Code Monkey home page Code Monkey logo

Comments (34)

jpivarski avatar jpivarski commented on June 18, 2024

I would guess that it's not complaining about remote_datasets.yml being a directory (confusing file for directory); I would guess that it's not finding the skhep_testdata directory.

Does _default_data_dir depend on the existence of a user directory (something that ~ expands to)? That's a fairly strong assumption to make about the site where this will be running; it's just the sort of thing that services like Travis might not have. (I'm not saying it doesn't—I don't know—but it's suspicious.)

Why does should a package like this be configurable, anyway? As a user, I wouldn't tell this package where the files are, it needs to tell me.

from scikit-hep-testdata.

jpivarski avatar jpivarski commented on June 18, 2024

Explicitly pip-installing it fixes the issue in Travis, so the difference is between getting the package by manually pip-installing versus getting it automatically through test_requires in setup.py. Try creating a dummy package that depends on scikit-hep-testdata at the testing level and see what files are left out and why.

Explicitly pip-installing fixed one issue in AppVeyor (Windows), too, but then there's another one:

____________________ ERROR collecting tests/test_jagged.py ____________________
tests\test_jagged.py:40: in <module>
    class Test(unittest.TestCase):
tests\test_jagged.py:42: in Test
    sample = uproot.open(skhep_testdata.data_path("uproot-sample-6.10.05-uncompressed.root"))["sample"]
uproot\rootio.py:83: in open
    raise ValueError("URI scheme not recognized: {0}".format(path))
E   ValueError: URI scheme not recognized: C:\Python27\lib\site-packages\skhep_testdata\data\uproot-sample-6.10.05-uncompressed.root

(Windows is an example of a system that doesn't have ~ users in the same sense as Linux, one I hadn't thought of but really obvious in hindsight...)

from scikit-hep-testdata.

jpivarski avatar jpivarski commented on June 18, 2024

Actually, this last one is an uproot failure: you gave me an absolute path on Windows, and I didn't parse it right. I wonder why that's never happened before...?

from scikit-hep-testdata.

jpivarski avatar jpivarski commented on June 18, 2024

Oddly, this error also applies to PyPy, even when scikit-hep-testdata is explicitly pip-installed. There's nothing in this package that ought to behave differently in PyPy as opposed to CPython.

from scikit-hep-testdata.

jpivarski avatar jpivarski commented on June 18, 2024

Uproot's use of scikit-hep-testdata (scikit-hep/uproot3#237) with have to wait for this to be fixed. Explicitly pip-installing is a workaround, but that workaround doesn't even work with PyPy (oddly). See this.
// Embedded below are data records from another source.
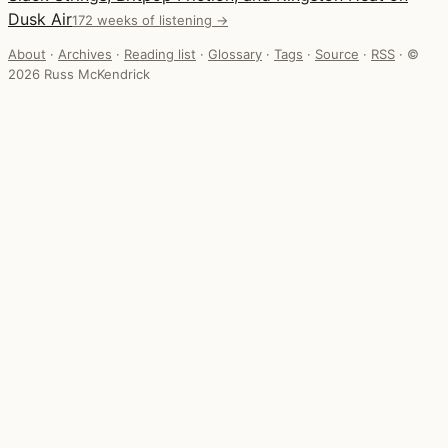
Dusk Air
172 weeks of listening →
About
·
Archives
·
Reading list
·
Glossary
·
Tags
·
Source
·
RSS
·
©
2026 Russ McKendrick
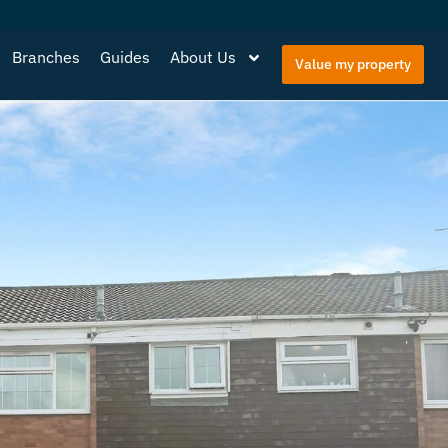
Branches
Guides
About Us
Value my property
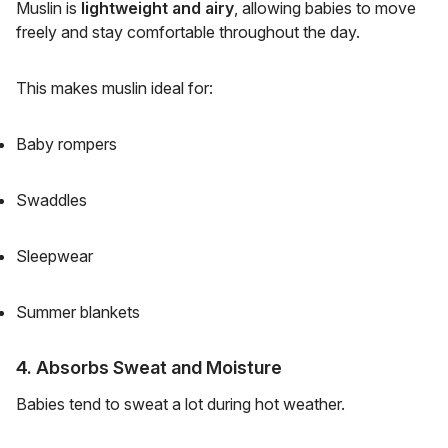
Muslin is
lightweight and airy
, allowing babies to move
freely and stay comfortable throughout the day.
This makes muslin ideal for:
Baby rompers
Swaddles
Sleepwear
Summer blankets
4. Absorbs Sweat and Moisture
Babies tend to sweat a lot during hot weather.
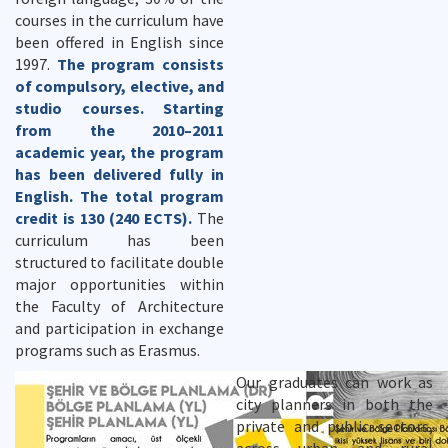
courses in the curriculum have
been offered in English since
1997.
T
he program consists
of compulsory, elective, and
studio courses. Starting
from the 2010–2011
academic year, the program
has been delivered fully in
English. The total program
credit is 130 (240 ECTS).
The
curriculum has been
structured to facilitate double
major opportunities within
the Faculty of Architecture
and participation in exchange
programs such as Erasmus.
Our graduates can work as
city planners in both the
private and public sectors,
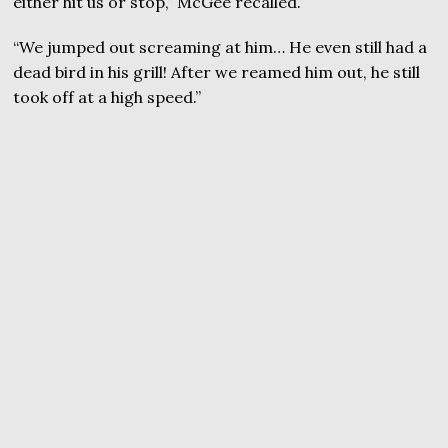
either hit us or stop,” McGee recalled.
“We jumped out screaming at him… He even still had a
dead bird in his grill! After we reamed him out, he still
took off at a high speed.”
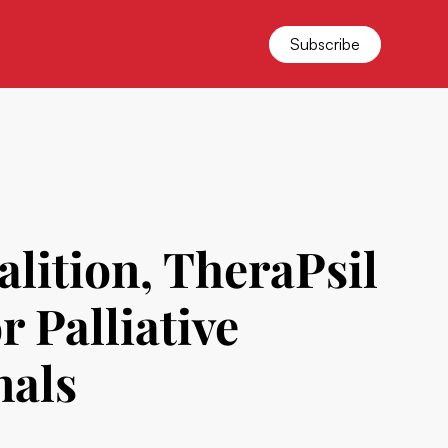
Subscribe
ition, TheraPsil
r Palliative
nals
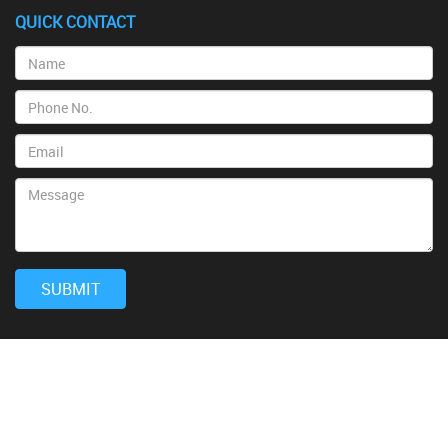
QUICK CONTACT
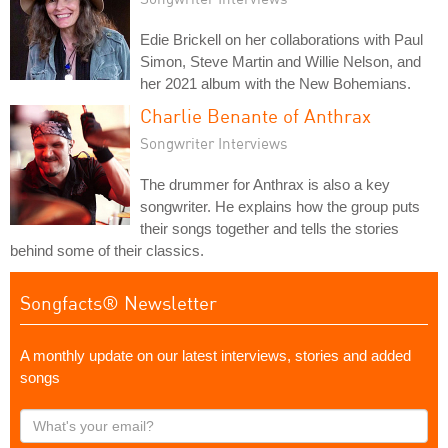
Edie Brickell on her collaborations with Paul
Simon, Steve Martin and Willie Nelson, and
her 2021 album with the New Bohemians.
Charlie Benante of Anthrax
Songwriter Interviews
The drummer for Anthrax is also a key
songwriter. He explains how the group puts
their songs together and tells the stories
behind some of their classics.
Songfacts® Newsletter
A monthly update on our latest interviews, stories and added
songs
What's
your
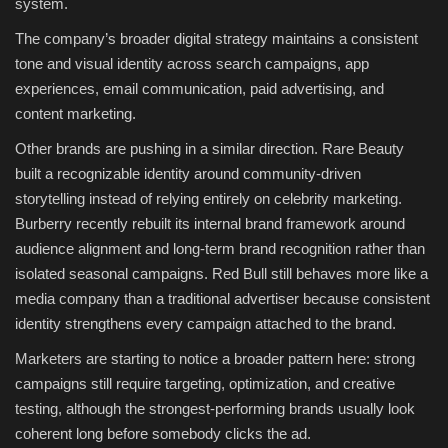
system.
The company’s broader digital strategy maintains a consistent
tone and visual identity across search campaigns, app
experiences, email communication, paid advertising, and
content marketing.
Other brands are pushing in a similar direction. Rare Beauty
built a recognizable identity around community-driven
storytelling instead of relying entirely on celebrity marketing.
Burberry recently rebuilt its internal brand framework around
audience alignment and long-term brand recognition rather than
isolated seasonal campaigns. Red Bull still behaves more like a
media company than a traditional advertiser because consistent
identity strengthens every campaign attached to the brand.
Marketers are starting to notice a broader pattern here: strong
campaigns still require targeting, optimization, and creative
testing, although the strongest-performing brands usually look
coherent long before somebody clicks the ad.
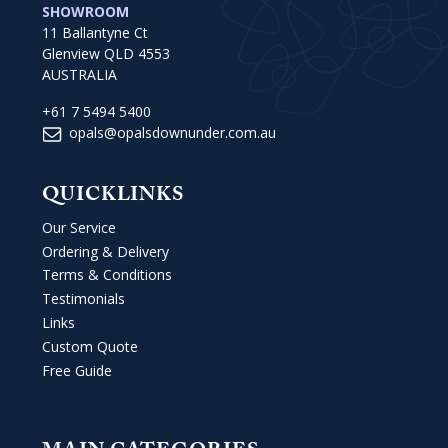
SHOWROOM
11 Ballantyne Ct
Glenview QLD 4553
AUSTRALIA
+61 7 5494 5400
opals@opalsdownunder.com.au
QUICKLINKS
Our Service
Ordering & Delivery
Terms & Conditions
Testimonials
Links
Custom Quote
Free Guide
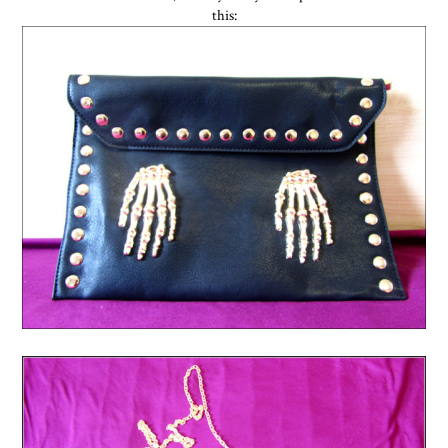
this:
But in general, implicitly installing through tests_require ought to be enough. I suspect that when that's fixed, my PyPy test will pass.

from scikit-hep-testdata.

benkrikler avatar benkrikler commented on June 18, 2024

Thanks for flagging this and for digging so much into it @jpivarski! I'll take a look as soon as I can, but unfortunately it might not be until late next week since I've got a few deadlines coming up. Perhaps @eduardo-rodrigues or @mayou36 could take a look before then?

I suppose the CI testing for this package should include a dummy package which depends and installs this one through test_requires and so on.

from scikit-hep-testdata.

eduardo-rodrigues avatar eduardo-rodrigues commented on June 18, 2024

Hi all, I won't really have time today to dig much but has still had a quick look at the package files. I did spot a missing future import statement, see #17.

@jpivarski, by chance were you getting trouble specifically with Python 2? The fix above might then help. Anything more subtle will require more time ...

from scikit-hep-testdata.

jpivarski avatar jpivarski commented on June 18, 2024

No, I had the same issue on all versions of Python. Once I pip-installed explicitly (shouldn't be necessary), I had the issue on PyPy only (not the standard CPython), but PyPy for both Python language versions 2 and 3.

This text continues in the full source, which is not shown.